POST
/
v1
/
images
/
{image_id}
/
visualize
curl --request POST \
  --url https://api.img-processing.com/v1/images/{image_id}/visualize \
  --header 'Content-Type: application/json' \
  --header 'x-api-key: <api-key>' \
  --data '{
  "prompt": "What is in this image?",
  "model": "uform-gen"
}'
{
  "response": "A beautiful sunset over the mountains with a clear sky and vibrant colors."
}

Description

This endpoint returns a response based on the content of an image and a base prompt.

The prompt can be a question, statement, or any text that you want to ask about the image. The API will analyze the content of the image and generate a response based on the prompt using a pre-trained model.

Right now there are two models available for this endpoint:

  • Uform-Gen: UForm-Gen is a small generative vision-language model primarily designed for Image Captioning and Visual Question Answering.
  • Llava: LLaVA is a large multimodal model that can generate text based on images and text prompts.
  • Gemini: Gemini is a multimodal model with advanced capabilities for understanding and generating text based on images.

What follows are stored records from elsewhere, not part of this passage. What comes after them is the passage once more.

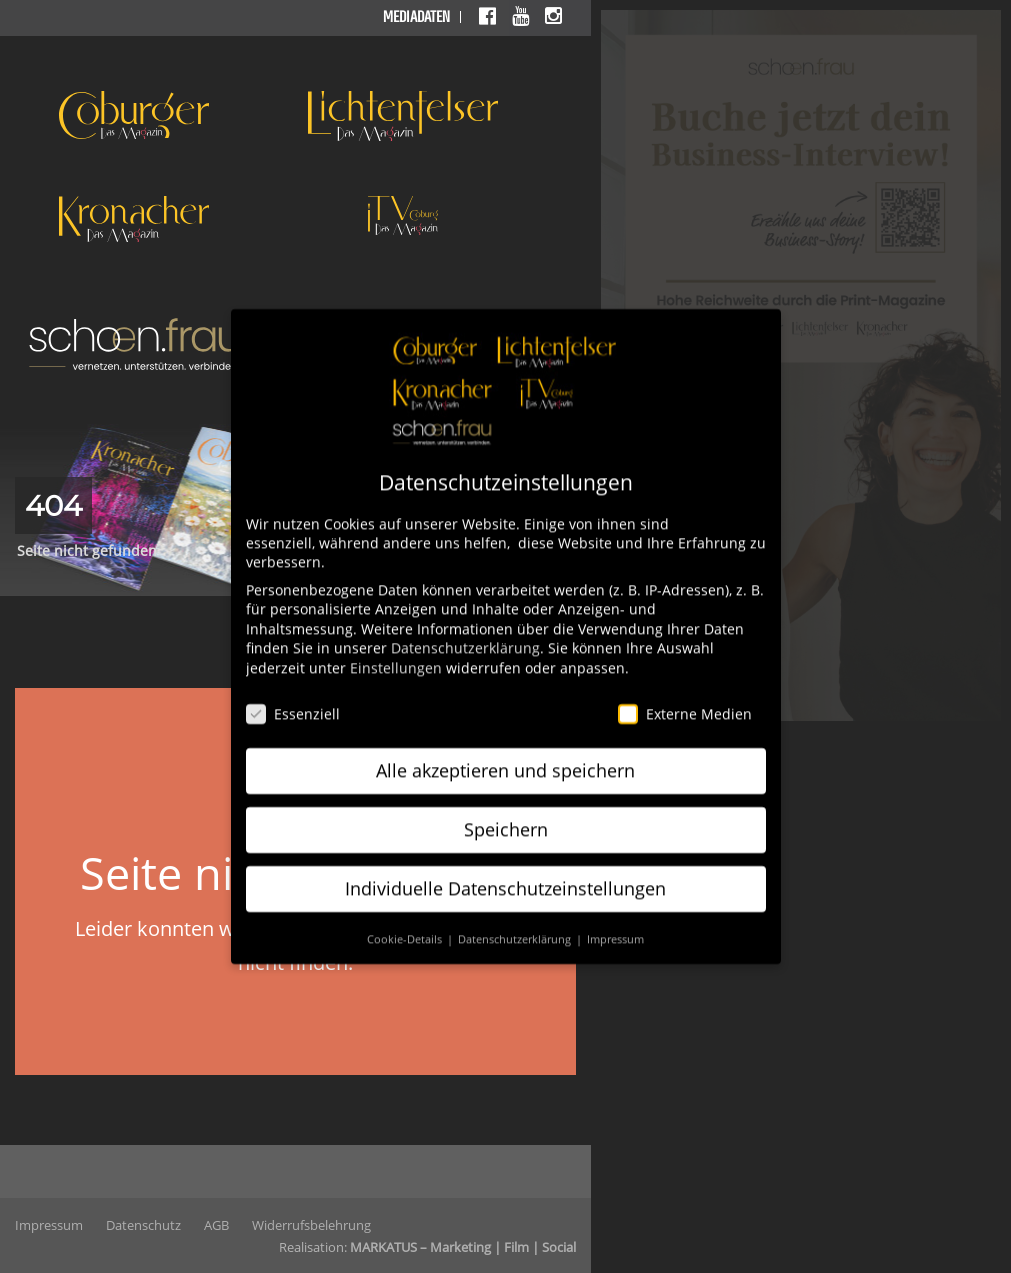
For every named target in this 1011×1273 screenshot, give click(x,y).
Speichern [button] (506, 816)
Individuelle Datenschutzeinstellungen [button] (505, 875)
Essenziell (293, 700)
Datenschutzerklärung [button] (516, 926)
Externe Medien (685, 700)
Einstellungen (396, 654)
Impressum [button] (615, 926)
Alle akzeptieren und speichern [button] (505, 757)
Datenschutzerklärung (465, 634)
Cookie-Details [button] (406, 926)
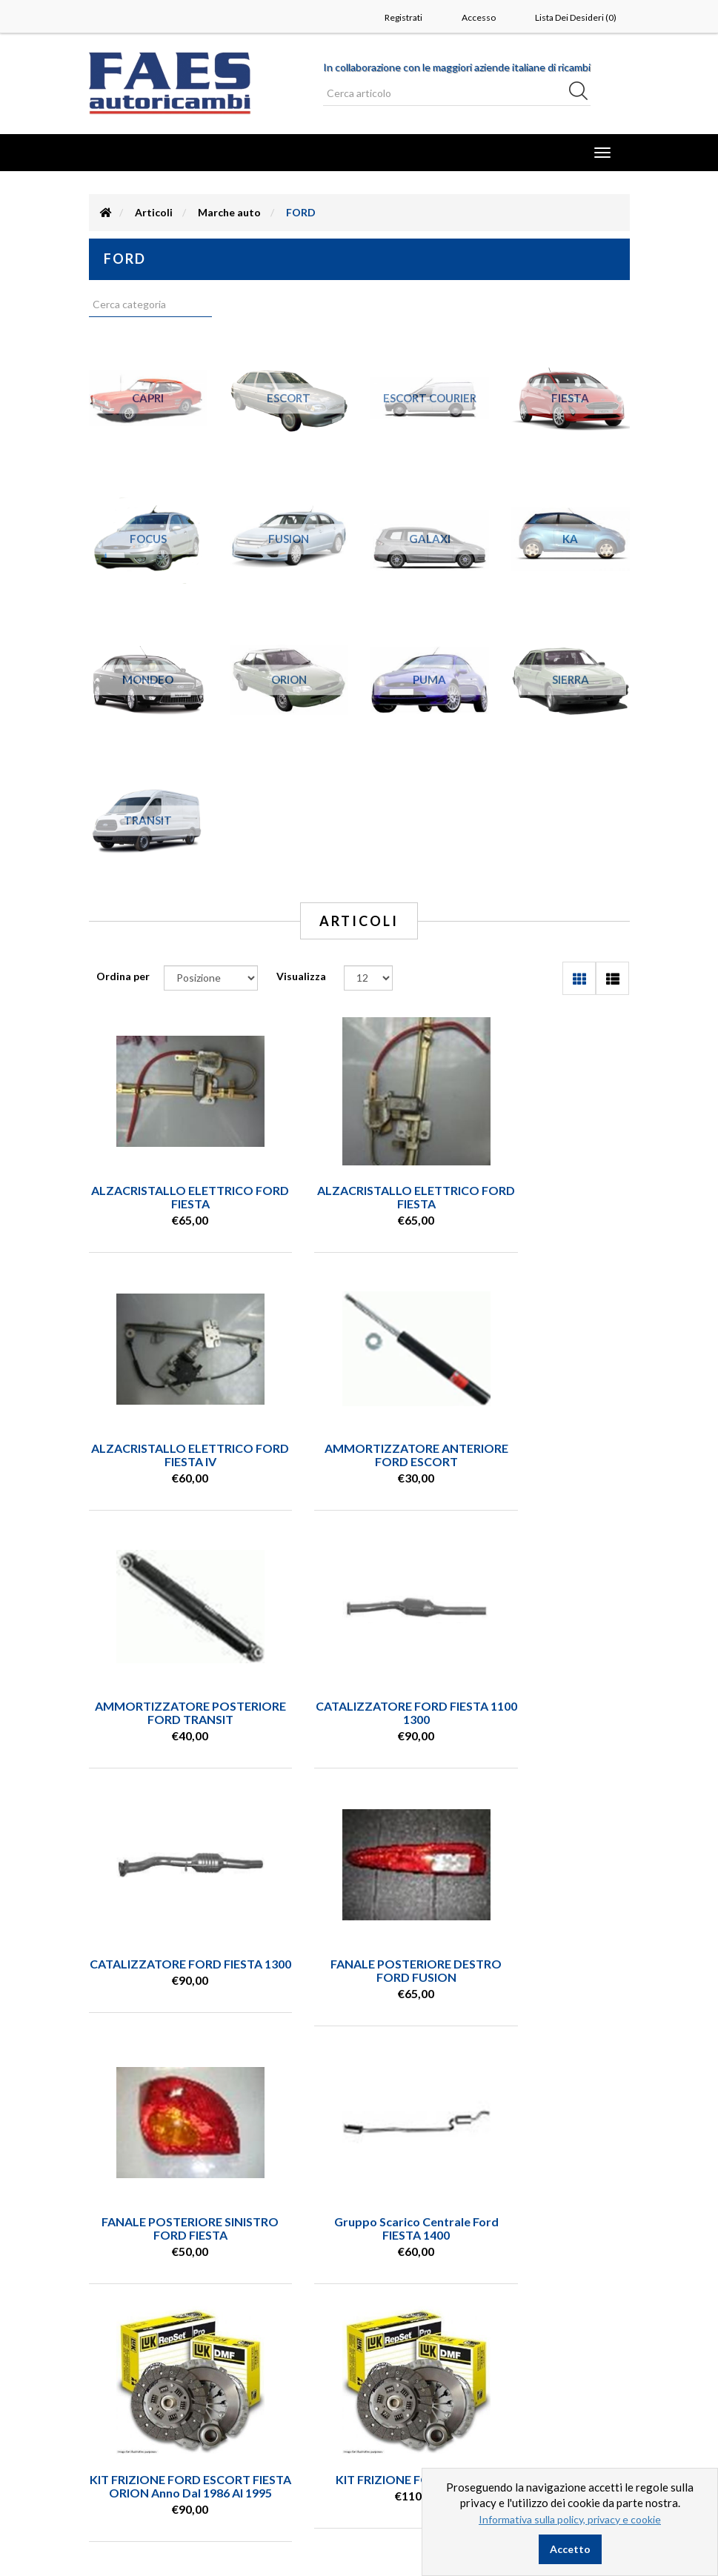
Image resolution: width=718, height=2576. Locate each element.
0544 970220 (126, 2252)
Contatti (131, 2453)
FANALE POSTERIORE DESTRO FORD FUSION (358, 1712)
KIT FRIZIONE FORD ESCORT (546, 1964)
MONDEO (147, 679)
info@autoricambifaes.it (150, 2267)
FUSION (288, 538)
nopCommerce (181, 2538)
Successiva (429, 2092)
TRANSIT (148, 820)
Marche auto (229, 212)
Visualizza (301, 976)
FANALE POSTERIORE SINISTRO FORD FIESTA (547, 1712)
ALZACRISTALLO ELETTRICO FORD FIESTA (171, 1197)
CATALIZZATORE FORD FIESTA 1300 (171, 1712)
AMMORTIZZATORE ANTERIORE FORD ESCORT (171, 1454)
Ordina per (123, 976)
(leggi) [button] (615, 2263)
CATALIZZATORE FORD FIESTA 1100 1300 (547, 1454)
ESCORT (288, 398)
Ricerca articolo (147, 2387)
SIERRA (570, 679)
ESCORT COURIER (429, 398)
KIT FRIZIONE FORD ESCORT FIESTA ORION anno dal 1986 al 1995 (358, 1977)
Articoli (154, 212)
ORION (289, 679)
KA (570, 538)
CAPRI (148, 398)
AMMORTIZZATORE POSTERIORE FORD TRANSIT (359, 1454)
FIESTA (570, 398)
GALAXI (430, 538)
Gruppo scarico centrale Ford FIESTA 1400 (171, 1970)
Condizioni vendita (154, 2409)
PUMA (429, 679)
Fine (467, 2092)
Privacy (127, 2431)
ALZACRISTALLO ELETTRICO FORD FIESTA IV (546, 1197)
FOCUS (148, 538)
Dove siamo (138, 2476)
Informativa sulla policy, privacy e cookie (570, 2519)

Test images may return accurate results due the test watermarks applied to them. If you want to get better results, please use live images. If you just want to test this feature, contact support to temporarily upgrade your account.


Authorizations

x-api-key
string
header
required

API Key for authentication

Path Parameters

image_id
string
required

The unique identifier of the image. This identifier is used to reference the image in subsequent requests.

Body

application/json

Response

201
application/json

The API will return the Image object in the response body.

Response object for the visualize endpoint.